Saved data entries
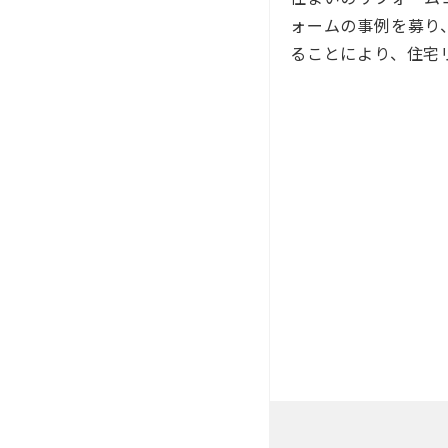
ォームの事例を募り
ることにより、住宅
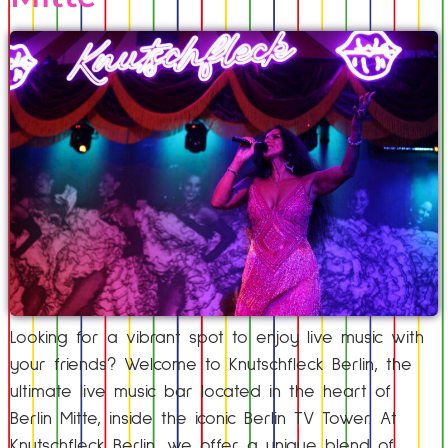
Looking for a vibrant spot to enjoy live music with
your friends? Welcome to Knutschfleck Berlin, the
ultimate live music bar located in the heart of
Berlin Mitte, inside the iconic Berlin TV Tower. At
Knutschfleck Berlin, we offer a unique blend of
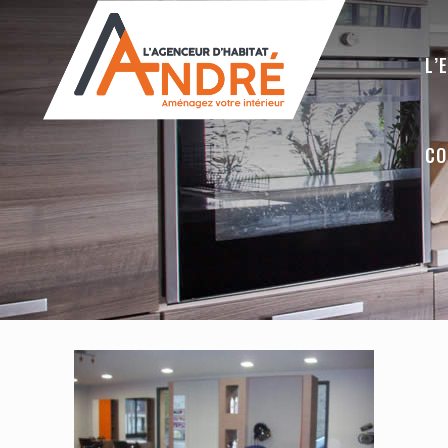
L’
CO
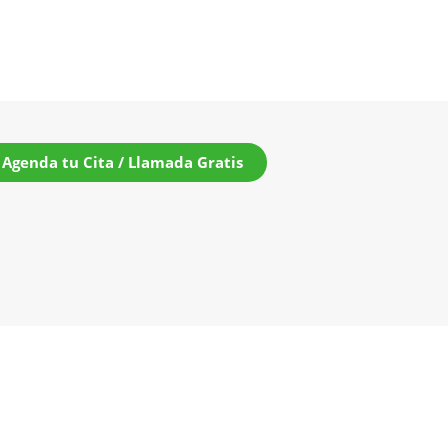
Agenda tu Cita / Llamada Gratis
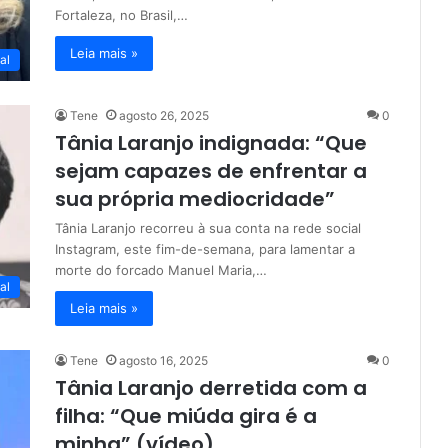
Fortaleza, no Brasil,…
Leia mais »
al
Tene
agosto 26, 2025
0
Tânia Laranjo indignada: “Que
sejam capazes de enfrentar a
sua própria mediocridade”
Tânia Laranjo recorreu à sua conta na rede social
Instagram, este fim-de-semana, para lamentar a
morte do forcado Manuel Maria,…
al
Leia mais »
Tene
agosto 16, 2025
0
Tânia Laranjo derretida com a
filha: “Que miúda gira é a
minha” (vídeo)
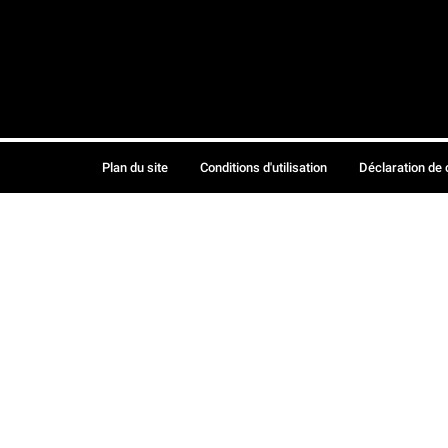
Plan du site
Conditions d'utilisation
Déclaration de 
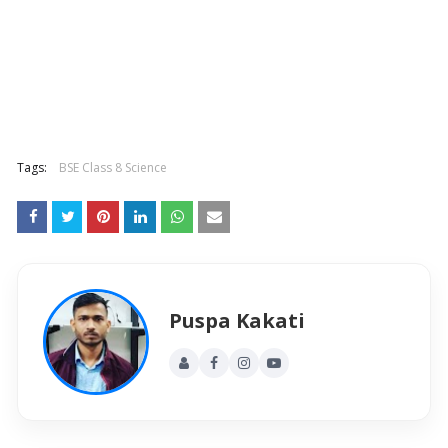
Tags:
BSE Class 8 Science
Puspa Kakati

> [Activity]:
An exact copy of the entries above is required; pictures are not part of it.

> [Your solution]:
ォームの事例を募り
ることにより、住宅
Looking for a vibrant spot to enjoy live music with
your friends? Welcome to Knutschfleck Berlin, the
ultimate live music bar located in the heart of
Berlin Mitte, inside the iconic Berlin TV Tower. At
Knutschfleck Berlin, we offer a unique blend of
L’
CO
Agenda tu Cita / Llamada Gratis
Fortaleza, no Brasil,…
Leia mais »
al
Tene
agosto 26, 2025
0
Tânia Laranjo indignada: “Que
sejam capazes de enfrentar a
sua própria mediocridade”
Tânia Laranjo recorreu à sua conta na rede social
Instagram, este fim-de-semana, para lamentar a
morte do forcado Manuel Maria,…
al
Leia mais »
Tene
agosto 16, 2025
0
Tânia Laranjo derretida com a
filha: “Que miúda gira é a
minha” (vídeo)
Plan du site
Conditions d'utilisation
Déclaration de 
Tags:
BSE Class 8 Science
Puspa Kakati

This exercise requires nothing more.